Saturday, July 7, 2012

An Adventure Delayed

Now that I'm on the plane, physically on my way to India, I think I have enough distance from the situation (6,500 miles to be exact) to explain what happened.

In the weeks that followed our big announcement, I was given every reason to believe that I would have a job in our office in Bangalore. Though no one ever specifically garunteed it, it seemed like a pretty sure thing. I was constantly being called into offices and being reassured that progress was being made on securing both a position and a visa. But as the days, weeks and months went by and our departure grew closer and closer, neither a job description nor a work visa had actually materialized. At some point,Tal and I realized we should think about a plan B.

I was really disappointed at first, because in all of my fantasies about what our lives would be like when we finally arrived in India, my job and my coworkers were the only thing I could realistically picture. But I was determined not to let anything get me down.  To distract myself I started to research local non-profit organizations. In no time at all I'd conjured up a whole new set of fantasies about involving myself in interesting, fulfilling volunteer work.

I didn't give up hope on my job, I simply wasn't holding my breath.

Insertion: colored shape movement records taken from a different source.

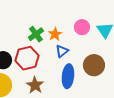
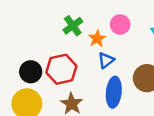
pink circle: (82, 27) -> (120, 24), moved
green cross: (36, 34) -> (73, 26), moved

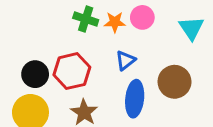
green cross: (73, 26) -> (86, 19), turned -36
orange star: (97, 39) -> (115, 22), moved, turned 30

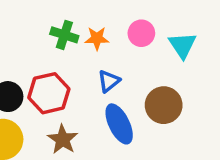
pink circle: (142, 17) -> (141, 33), moved
blue ellipse: (135, 99) -> (119, 124), turned -32

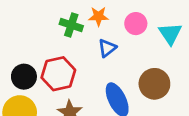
orange star: (97, 38) -> (99, 16), moved
blue triangle: (109, 81) -> (107, 48), moved

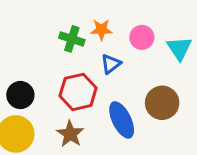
red hexagon: (58, 74) -> (78, 92), moved

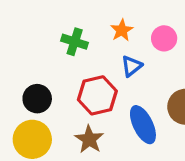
orange star: (101, 30) -> (122, 30), turned -30
green cross: (72, 39) -> (75, 42), moved

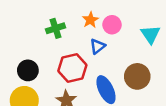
pink circle: (164, 38) -> (112, 25), moved
green cross: (75, 42) -> (56, 28), turned -36

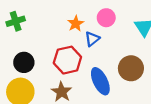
orange star: (90, 20) -> (76, 24), moved
green cross: (56, 28) -> (16, 21), moved

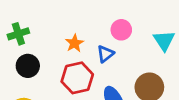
orange star: (76, 24) -> (75, 43), moved
black circle: (24, 62) -> (28, 66), moved

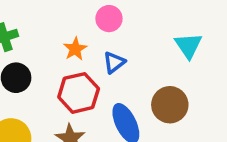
pink circle: (121, 30) -> (109, 19), moved

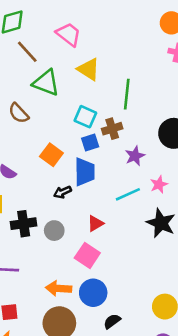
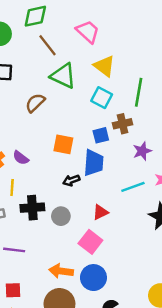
brown semicircle: (19, 113) -> (35, 103), turned 85
cyan square: (85, 117) -> (102, 98), moved
orange square: (51, 155) -> (63, 144), turned -30

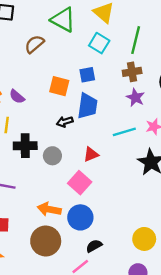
brown cross: (123, 124) -> (132, 72), moved
blue square: (101, 135) -> (87, 75), moved
purple star: (142, 151) -> (135, 98), turned -30

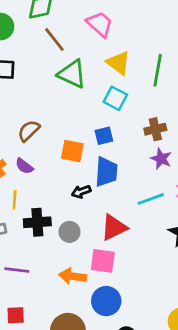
green line: (136, 40) -> (158, 70), moved
brown semicircle: (34, 44) -> (29, 131), moved
red triangle: (91, 154) -> (114, 227), size x1.5
pink square: (80, 183) -> (103, 261), turned -30
orange arrow: (49, 209) -> (73, 276), moved

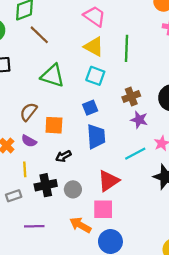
pink trapezoid: (100, 24) -> (95, 16), moved
green triangle: (72, 74) -> (53, 76), moved
orange square: (72, 151) -> (54, 125), moved
black arrow: (81, 192) -> (63, 156), moved
orange arrow: (73, 276) -> (80, 225), turned 30

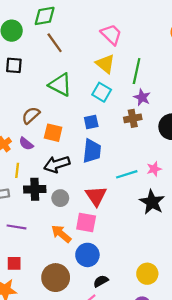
purple star: (139, 120) -> (142, 97), moved
black arrow: (63, 156) -> (57, 164), size x1.6
red triangle: (108, 181) -> (96, 196), turned -40

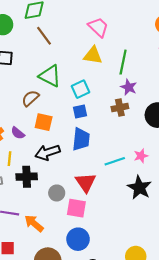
yellow triangle: (105, 64) -> (93, 55), turned -30
cyan square: (102, 92) -> (80, 89), moved, turned 36
brown semicircle: (31, 115) -> (30, 98), moved
gray circle: (60, 198) -> (57, 193), moved
orange arrow: (61, 234) -> (34, 223), moved

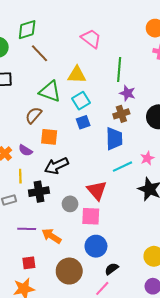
yellow triangle: (93, 55) -> (77, 75), moved
blue trapezoid: (81, 139) -> (114, 139), moved

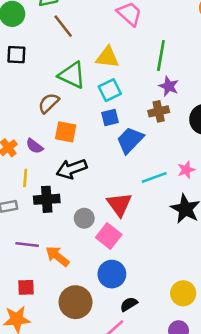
blue trapezoid: (114, 139) -> (130, 140), moved, turned -140
pink square: (91, 216) -> (109, 236), turned 30

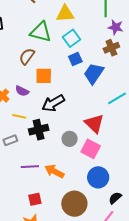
yellow line: (25, 178) -> (19, 116), turned -72

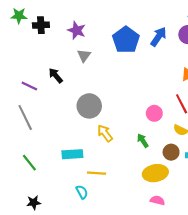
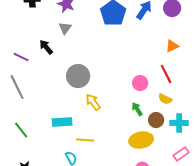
gray triangle: (84, 56) -> (65, 28), moved
green arrow: (143, 141) -> (137, 109), moved

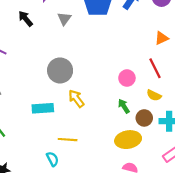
gray triangle: (65, 28) -> (64, 19), moved
black arrow: (46, 47) -> (25, 19), moved
cyan rectangle: (62, 122) -> (43, 108), moved

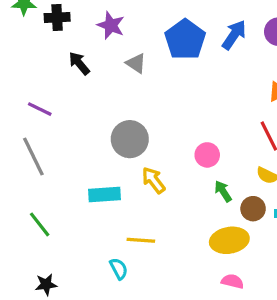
gray triangle: (64, 19) -> (136, 63), turned -32
pink circle: (127, 78) -> (207, 155), moved

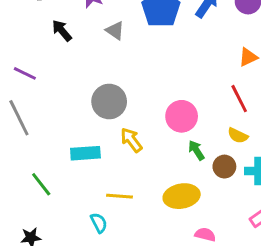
pink circle: (207, 155) -> (182, 116), size x1.4
green line: (40, 224) -> (41, 184), moved
yellow ellipse: (229, 240) -> (182, 196), moved

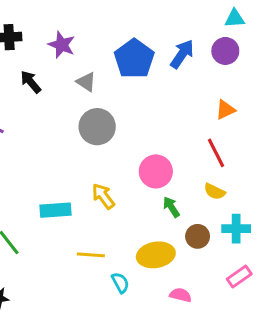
gray circle: (109, 102) -> (97, 127), moved
brown circle: (224, 167) -> (198, 236), moved
cyan semicircle: (99, 223) -> (120, 283), moved

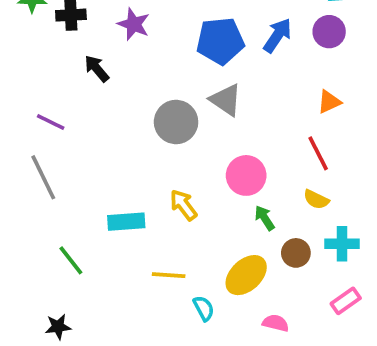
blue pentagon: (134, 59) -> (220, 41), turned 30
gray triangle: (86, 82) -> (226, 100), moved, size x1.4
yellow ellipse: (156, 255) -> (246, 275), turned -33

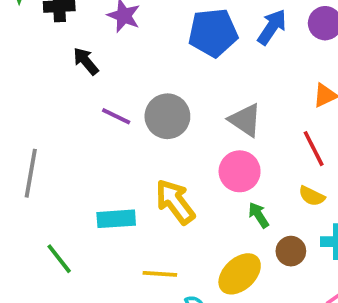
gray triangle: (226, 100) -> (245, 120), moved
purple line: (51, 122) -> (116, 116), moved
gray line: (43, 177) -> (31, 173), turned 36
yellow arrow: (183, 205) -> (175, 202), size x1.4

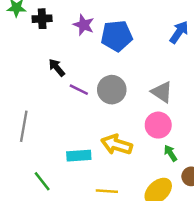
blue pentagon: (213, 33) -> (117, 36), moved
black arrow: (86, 61) -> (57, 68), moved
yellow arrow: (175, 202) -> (117, 145), turned -36

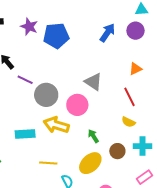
gray circle: (112, 90) -> (46, 95), moved
pink circle: (158, 125) -> (77, 105), moved
green arrow: (170, 153) -> (93, 136), moved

And eventually all the days, weeks and months had passed. On June 8th, we found ourselves packing up a car with the odds n' ends that didn't make it into the storage unit, and saying goodbye to our beloved Brooklyn. Though we'd filled every spare moment of the last several weeks with friends and merriment, we spent our last morning quietly wandering our neighborhood, reflecting on how much it had meant to us.

It wasn't until early afternoon when we were already in the car on the way to Tal's parents' house in New England that I even turned my phone on. Since I'd wrapped up work the day before, and all our friends and family knew our plans for the day, I didn't expect to find much of anything but junk mail in my inbox.  

Imagine my surprise when I received an email from my boss that read, 'Welcome back! We've confirmed a position for you in the Bangalore office!'.

In the initial moments after receiving the email, Tal and I were elated! How wonderful that everything was going to work out! And then we realized… I needed a new visa.  Several weeks prior, as part of our plan B, I'd applied for and received a spousal visa -but I wouldn't legally be able to work in India without different documentation.   

After several days and many, many emails with both our offices, we realized that I would have to cancel my flights and wait out a new visa from within the US.  On June 15th, a week after we left NYC, Tal moved on to London (and then India) to start our adventure, and I returned to my parents' house in Upstate New York to wait for the arrival of the paperwork I needed from my company.

After nearly two weeks and a seemingly infinite number of emails, a plan started to take shape. I was beginning to hear about deadlines from my company, instead of just placations.  It was at this point that I decide to gamble a bit.  Despite not yet having any of the documents I needed, I made an appointment for 9am July 2nd, in NYC, to file my visa paperwork. Then I booked a flight to India for July 5th.

Because we are nine and half hours behind Bangalore, I spent every single night after that waking up anxiously, hour after hour, to check my email, hoping the paperwork had come through.

At 5am on the morning of my visa appointment I finally received an email with the documents I needed to file.  At 7am I left my friends' apartment in Brooklyn, and made my way to a Kinkos in Manhattan. At 9am I was in line with 30 or so other nervous looking people, each of us hoping we had everything in order, and would be granted Indian visas.

At 9am the next day I received a cryptic text message from the consulate saying that I could come pick up my documents that very afternoon. I was cautiously hopeful that this meant I'd received my visa.

It would only be a slight exaggeration to say that that was the longest day of my life. But at 4:30pm I was ushered back up the steep stairway to the visa office and sure enough, I was handed back my passport, stamped with a work visa, valid for one year. 

"Ecstatic" wouldn't even begin to describe how was ( I am still...) feeling.

So here I am, one month after I moved out of NYC, three weeks after I said goodbye to Tal, and I SWEAR several gray hairs richer- on a Lufthansa flight to Bangalore.